Take the data that sits below and write it out again exactly.

(INFORMATION SUPPLIED Opens)

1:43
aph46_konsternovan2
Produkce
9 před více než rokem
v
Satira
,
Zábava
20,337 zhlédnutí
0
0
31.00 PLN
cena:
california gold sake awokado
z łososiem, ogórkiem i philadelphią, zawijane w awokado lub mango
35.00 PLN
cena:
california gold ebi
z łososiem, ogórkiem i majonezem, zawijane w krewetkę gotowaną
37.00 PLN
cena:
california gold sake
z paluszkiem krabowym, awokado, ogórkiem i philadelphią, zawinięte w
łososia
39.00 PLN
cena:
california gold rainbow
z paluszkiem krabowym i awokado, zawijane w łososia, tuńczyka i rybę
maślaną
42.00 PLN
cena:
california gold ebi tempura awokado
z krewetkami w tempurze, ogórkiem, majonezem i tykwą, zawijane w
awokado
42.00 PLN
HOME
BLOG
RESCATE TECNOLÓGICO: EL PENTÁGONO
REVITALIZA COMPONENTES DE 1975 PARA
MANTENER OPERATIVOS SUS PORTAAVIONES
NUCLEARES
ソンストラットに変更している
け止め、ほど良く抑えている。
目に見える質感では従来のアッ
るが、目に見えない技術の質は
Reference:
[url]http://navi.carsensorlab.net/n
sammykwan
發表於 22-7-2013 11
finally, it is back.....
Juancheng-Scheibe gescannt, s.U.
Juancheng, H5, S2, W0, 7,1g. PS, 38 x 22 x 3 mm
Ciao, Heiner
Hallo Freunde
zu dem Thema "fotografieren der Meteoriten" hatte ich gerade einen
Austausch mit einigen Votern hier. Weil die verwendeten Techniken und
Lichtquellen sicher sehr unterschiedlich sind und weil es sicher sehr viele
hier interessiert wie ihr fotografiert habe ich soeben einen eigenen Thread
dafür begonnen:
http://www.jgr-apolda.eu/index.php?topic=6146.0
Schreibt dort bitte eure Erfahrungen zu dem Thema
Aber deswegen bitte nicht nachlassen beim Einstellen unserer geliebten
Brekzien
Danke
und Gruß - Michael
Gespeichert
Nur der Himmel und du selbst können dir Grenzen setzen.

(INFORMATION SUPPLIED Closes)

• _EXERCISE RESPONSE_
1:43
aph46_konsternovan2
Produkce
9 před více než rokem
v
Satira
,
Zábava
20,337 zhlédnutí
0
0
31.00 PLN
cena:
california gold sake awokado
z łososiem, ogórkiem i philadelphią, zawijane w awokado lub mango
35.00 PLN
cena:
california gold ebi
z łososiem, ogórkiem i majonezem, zawijane w krewetkę gotowaną
37.00 PLN
cena:
california gold sake
z paluszkiem krabowym, awokado, ogórkiem i philadelphią, zawinięte w
łososia
39.00 PLN
cena:
california gold rainbow
z paluszkiem krabowym i awokado, zawijane w łososia, tuńczyka i rybę
maślaną
42.00 PLN
cena:
california gold ebi tempura awokado
z krewetkami w tempurze, ogórkiem, majonezem i tykwą, zawijane w
awokado
42.00 PLN
HOME
BLOG
RESCATE TECNOLÓGICO: EL PENTÁGONO
REVITALIZA COMPONENTES DE 1975 PARA
MANTENER OPERATIVOS SUS PORTAAVIONES
NUCLEARES
ソンストラットに変更している
け止め、ほど良く抑えている。
目に見える質感では従来のアッ
るが、目に見えない技術の質は
Reference:
[url]http://navi.carsensorlab.net/n
sammykwan
發表於 22-7-2013 11
finally, it is back.....
Juancheng-Scheibe gescannt, s.U.
Juancheng, H5, S2, W0, 7,1g. PS, 38 x 22 x 3 mm
Ciao, Heiner
Hallo Freunde
zu dem Thema "fotografieren der Meteoriten" hatte ich gerade einen
Austausch mit einigen Votern hier. Weil die verwendeten Techniken und
Lichtquellen sicher sehr unterschiedlich sind und weil es sicher sehr viele
hier interessiert wie ihr fotografiert habe ich soeben einen eigenen Thread
dafür begonnen:
http://www.jgr-apolda.eu/index.php?topic=6146.0
Schreibt dort bitte eure Erfahrungen zu dem Thema
Aber deswegen bitte nicht nachlassen beim Einstellen unserer geliebten
Brekzien
Danke
und Gruß - Michael
Gespeichert
Nur der Himmel und du selbst können dir Grenzen setzen.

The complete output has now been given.